**DESCRIPTION OF THE TASK**
Scan the entries that follow for the word "mais", then report every line in which it appears.

**DATA TO PROCESS**
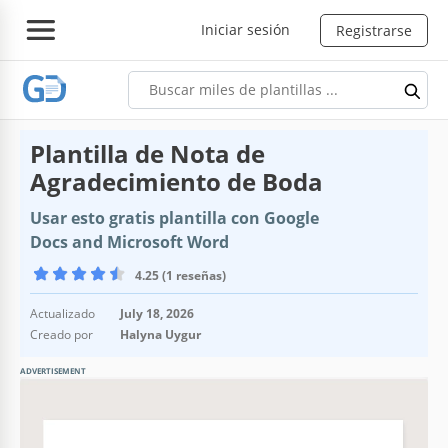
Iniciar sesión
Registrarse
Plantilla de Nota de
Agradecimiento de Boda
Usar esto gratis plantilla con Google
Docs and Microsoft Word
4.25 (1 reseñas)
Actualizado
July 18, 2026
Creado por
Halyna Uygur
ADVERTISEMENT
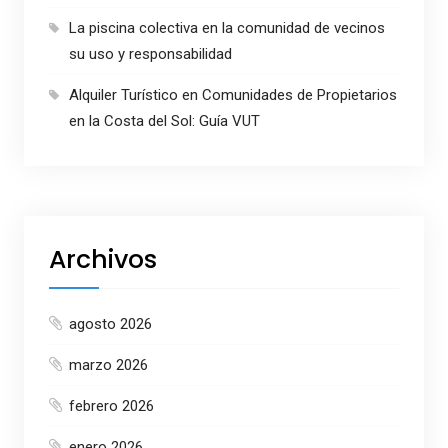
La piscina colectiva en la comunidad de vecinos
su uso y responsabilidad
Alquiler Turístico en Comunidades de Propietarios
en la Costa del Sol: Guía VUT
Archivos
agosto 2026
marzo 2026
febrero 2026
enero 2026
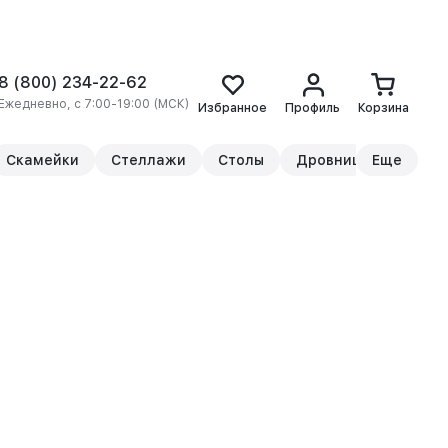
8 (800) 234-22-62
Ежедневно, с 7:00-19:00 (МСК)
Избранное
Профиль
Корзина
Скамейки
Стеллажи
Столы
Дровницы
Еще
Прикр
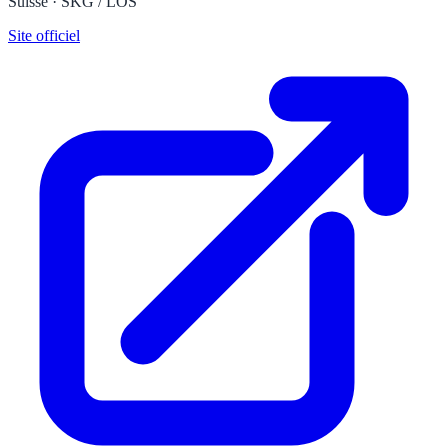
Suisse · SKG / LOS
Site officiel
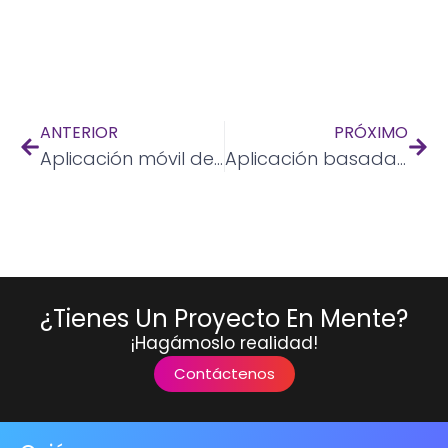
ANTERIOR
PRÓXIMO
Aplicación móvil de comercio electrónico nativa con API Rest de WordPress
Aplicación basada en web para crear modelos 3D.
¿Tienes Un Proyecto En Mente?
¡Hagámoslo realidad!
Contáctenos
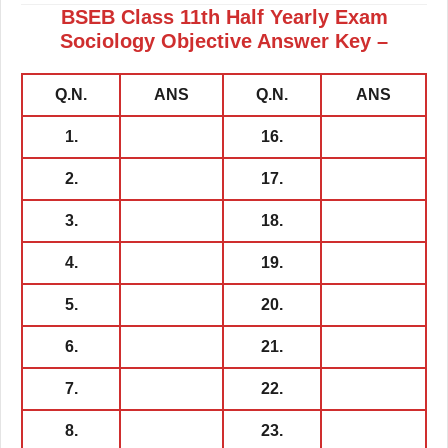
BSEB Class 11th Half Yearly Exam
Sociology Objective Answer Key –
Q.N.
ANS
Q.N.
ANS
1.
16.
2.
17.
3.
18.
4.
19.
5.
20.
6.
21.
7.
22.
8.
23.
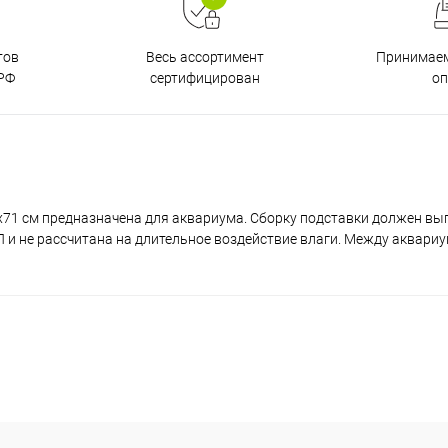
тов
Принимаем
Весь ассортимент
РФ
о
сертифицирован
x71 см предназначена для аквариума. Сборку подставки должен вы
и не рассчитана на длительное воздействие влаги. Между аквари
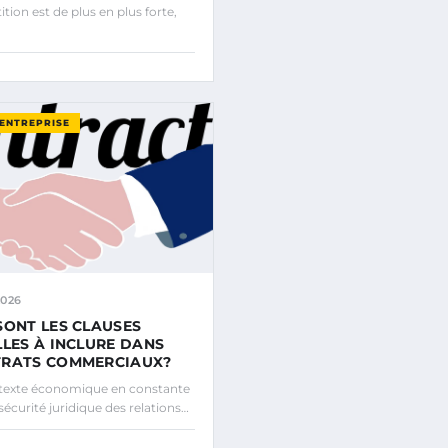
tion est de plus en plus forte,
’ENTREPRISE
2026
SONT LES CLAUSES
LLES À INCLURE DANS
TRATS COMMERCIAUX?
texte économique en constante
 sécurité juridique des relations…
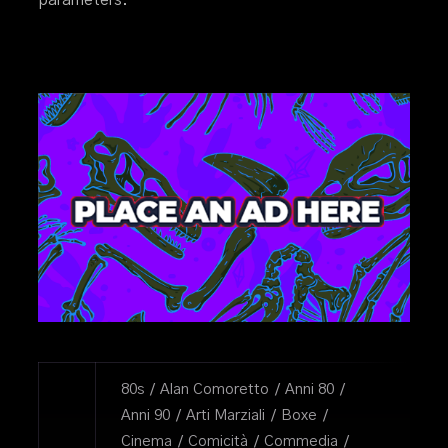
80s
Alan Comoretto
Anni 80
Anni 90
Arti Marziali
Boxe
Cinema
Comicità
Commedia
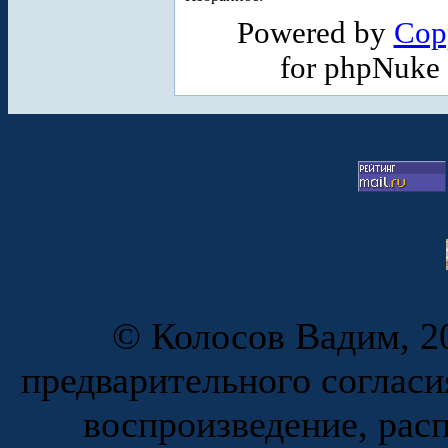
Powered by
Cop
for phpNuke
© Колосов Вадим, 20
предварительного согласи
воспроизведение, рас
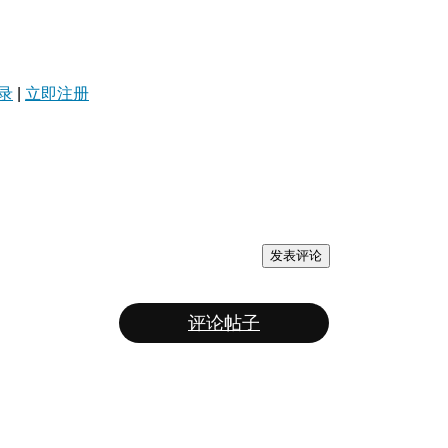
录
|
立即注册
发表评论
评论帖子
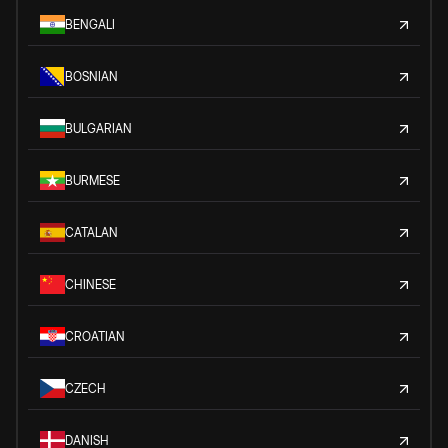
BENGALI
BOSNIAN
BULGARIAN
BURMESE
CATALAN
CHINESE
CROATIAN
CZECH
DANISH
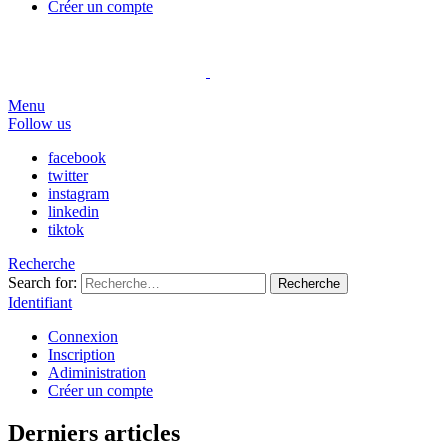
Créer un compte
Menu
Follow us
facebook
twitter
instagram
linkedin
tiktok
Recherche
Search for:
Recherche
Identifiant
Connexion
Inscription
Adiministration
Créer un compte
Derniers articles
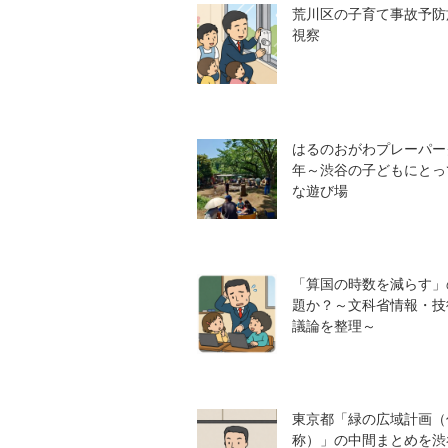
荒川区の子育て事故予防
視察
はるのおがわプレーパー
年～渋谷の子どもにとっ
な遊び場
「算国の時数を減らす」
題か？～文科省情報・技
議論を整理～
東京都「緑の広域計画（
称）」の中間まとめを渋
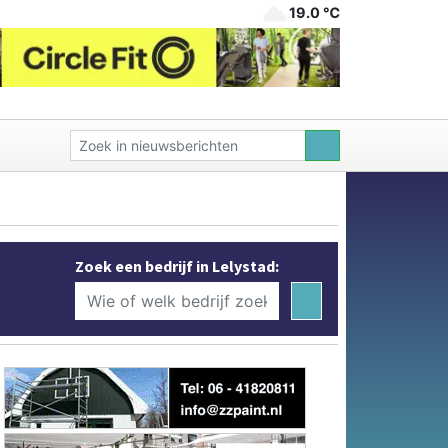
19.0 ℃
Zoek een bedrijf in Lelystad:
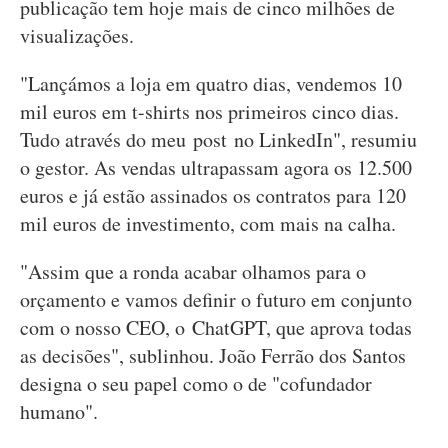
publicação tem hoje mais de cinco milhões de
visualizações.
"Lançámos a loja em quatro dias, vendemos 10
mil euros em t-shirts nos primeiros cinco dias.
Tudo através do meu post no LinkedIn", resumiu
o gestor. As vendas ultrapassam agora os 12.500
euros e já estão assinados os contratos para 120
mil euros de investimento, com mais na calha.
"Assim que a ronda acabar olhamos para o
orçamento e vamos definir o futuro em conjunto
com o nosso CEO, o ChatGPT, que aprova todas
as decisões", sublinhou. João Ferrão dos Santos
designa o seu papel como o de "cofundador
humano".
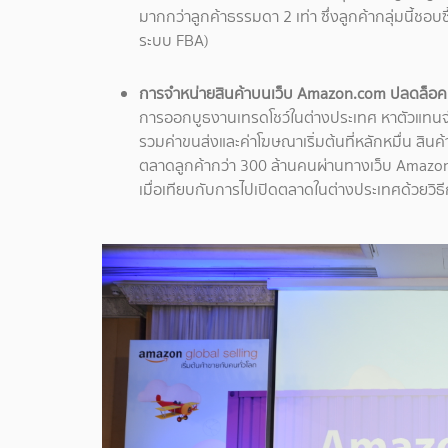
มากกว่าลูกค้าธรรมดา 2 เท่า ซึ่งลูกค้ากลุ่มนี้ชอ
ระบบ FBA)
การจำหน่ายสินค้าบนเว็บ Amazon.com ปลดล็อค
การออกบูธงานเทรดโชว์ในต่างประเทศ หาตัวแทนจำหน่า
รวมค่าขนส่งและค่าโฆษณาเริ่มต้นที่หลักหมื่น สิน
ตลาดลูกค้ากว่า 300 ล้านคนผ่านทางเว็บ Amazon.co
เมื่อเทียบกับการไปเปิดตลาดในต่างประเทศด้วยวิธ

**OUTPUT FOR THIS TASK**
publicação tem hoje mais de cinco milhões de
mil euros de investimento, com mais na calha.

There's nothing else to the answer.